Reply Wed 26 Mar, 2003 11:57 am
One of my favorite sites is SF Gate Morning Fix. If you enjoy edgy humor you will love this newsletter. Some samples of the author's irreverant witt follow as he leads us to various new articles in the San Francisco Chronicle - BumbleBeeBoogie

http://sfgate.com/cgi-bin/article.cgi?file=/gate/archive/2003/03/26/notes032603.DTL

== THE MEDIA SKEW ==
Fertile weeds from the savage garden of the sfgate.com newswires

== Hard Wet Drunken Nipples Of Patriotism ==
Even as war raged in Iraq, spring break life took its alcohol-fueled course in Cancun, where the party trail sometimes stretches from all-night discos to jail cells. Most college students were on the beach or at the bar instead of glued to hotel TVs to watch the war's early developments, because, you know, they're college students, mostly chest-thumping frat boys and brain-spasming sorority girls, which we can safely translate to mean they haven't opened a newspaper in their entire bong-hit Coors-soaked drunk-sex lives, except for maybe in Communications class, but only because they, like, had to, and all the little words made them all like, dizzy and stuff, and like oh my god dude I am so wasted, why does it hurt when I pee, does this dumb giggle make my ass look fat.
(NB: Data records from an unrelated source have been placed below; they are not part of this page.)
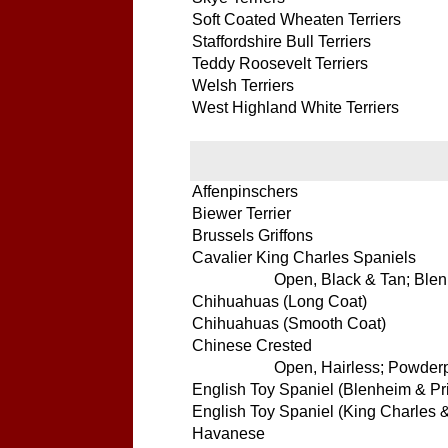
Soft Coated Wheaten Terriers
Staffordshire Bull Terriers
Teddy Roosevelt Terriers
Welsh Terriers
West Highland White Terriers
Affenpinschers
Biewer Terrier
Brussels Griffons
Cavalier King Charles Spaniels
Open, Black & Tan; Blenh
Chihuahuas (Long Coat)
Chihuahuas (Smooth Coat)
Chinese Crested
Open, Hairless; Powderpu
English Toy Spaniel (Blenheim & Pr
English Toy Spaniel (King Charles 
Havanese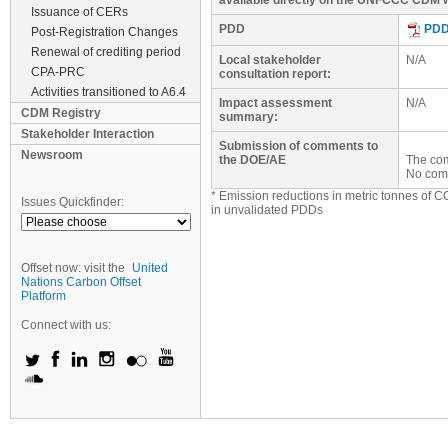
available directly on the UNFCCC CDM w
Issuance of CERs
PDD
PD
Post-Registration Changes
Renewal of crediting period
Local stakeholder
N/A
CPA-PRC
consultation report:
Activities transitioned to A6.4
Impact assessment
N/A
CDM Registry
summary:
Stakeholder Interaction
Submission of comments to
Newsroom
the DOE/AE
The com
No com
* Emission reductions in metric tonnes of C
Issues Quickfinder:
in unvalidated PDDs
Offset now: visit the
United
Nations Carbon Offset
Platform
Connect with us: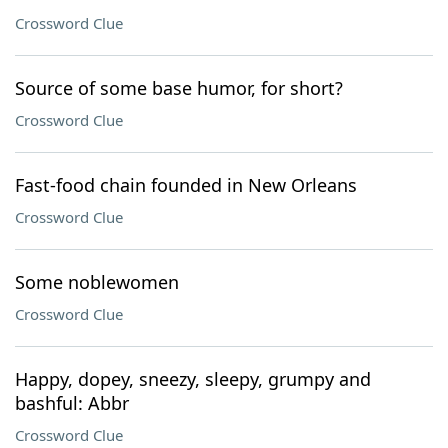
Crossword Clue
Source of some base humor, for short?
Crossword Clue
Fast-food chain founded in New Orleans
Crossword Clue
Some noblewomen
Crossword Clue
Happy, dopey, sneezy, sleepy, grumpy and
bashful: Abbr
Crossword Clue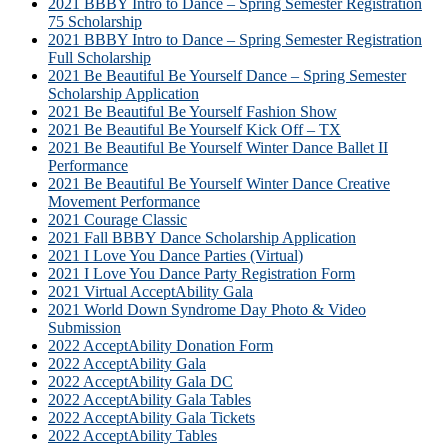
2021 BBBY Intro to Dance – Spring Semester Registration
75 Scholarship
2021 BBBY Intro to Dance – Spring Semester Registration
Full Scholarship
2021 Be Beautiful Be Yourself Dance – Spring Semester
Scholarship Application
2021 Be Beautiful Be Yourself Fashion Show
2021 Be Beautiful Be Yourself Kick Off – TX
2021 Be Beautiful Be Yourself Winter Dance Ballet II
Performance
2021 Be Beautiful Be Yourself Winter Dance Creative
Movement Performance
2021 Courage Classic
2021 Fall BBBY Dance Scholarship Application
2021 I Love You Dance Parties (Virtual)
2021 I Love You Dance Party Registration Form
2021 Virtual AcceptAbility Gala
2021 World Down Syndrome Day Photo & Video
Submission
2022 AcceptAbility Donation Form
2022 AcceptAbility Gala
2022 AcceptAbility Gala DC
2022 AcceptAbility Gala Tables
2022 AcceptAbility Gala Tickets
2022 AcceptAbility Tables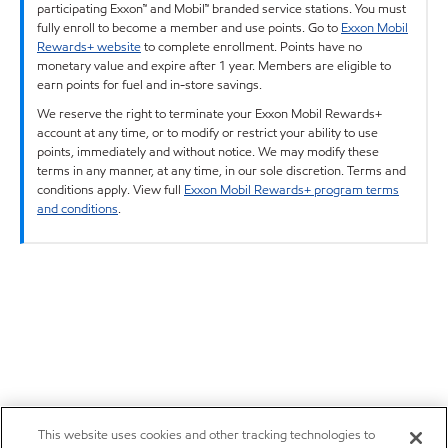
participating Exxon™ and Mobil™ branded service stations. You must
fully enroll to become a member and use points. Go to
Exxon Mobil
Rewards+ website
to complete enrollment. Points have no
monetary value and expire after 1 year. Members are eligible to
earn points for fuel and in-store savings.
We reserve the right to terminate your Exxon Mobil Rewards+
account at any time, or to modify or restrict your ability to use
points, immediately and without notice. We may modify these
terms in any manner, at any time, in our sole discretion. Terms and
conditions apply. View full
Exxon Mobil Rewards+ program terms
and conditions
.
This website uses cookies and other tracking technologies to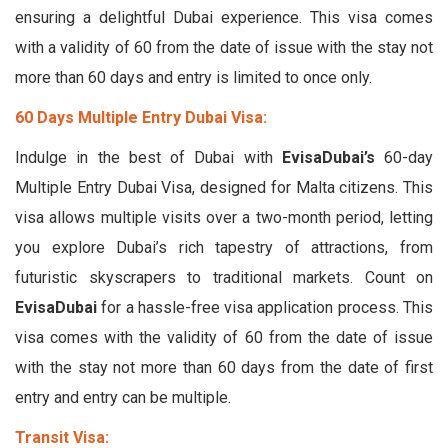
ensuring a delightful Dubai experience. This visa comes
with a validity of 60 from the date of issue with the stay not
more than 60 days and entry is limited to once only.
60 Days Multiple Entry Dubai Visa:
Indulge in the best of Dubai with
EvisaDubai’s
60-day
Multiple Entry Dubai Visa, designed for Malta citizens. This
visa allows multiple visits over a two-month period, letting
you explore Dubai’s rich tapestry of attractions, from
futuristic skyscrapers to traditional markets. Count on
EvisaDubai
for a hassle-free visa application process. This
visa comes with the validity of 60 from the date of issue
with the stay not more than 60 days from the date of first
entry and entry can be multiple.
Transit Visa:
While some expressed concern for the war (read: belching "The Star-Spangled Banner" before passing out), U.S. bombs falling on Baghdad didn't prompt the cancellation of any wet T-shirt contests or force all-you-can drink night clubs to close their doors. "I really am worried about the war but that doesn't mean I can't have a good time with my friends," said University of Louisville sophomore Becca Vierling, actually employing a complete sentence for like, the third time in her life, who was floating in the Caribbean with an empty, red-plastic glass in her hand, and who's real name is, yes, Becca, and who we can right now imagine is exactly the type of adorably vacuous nightmare of faux-sex and misassembled brain parts we all imagine her to be.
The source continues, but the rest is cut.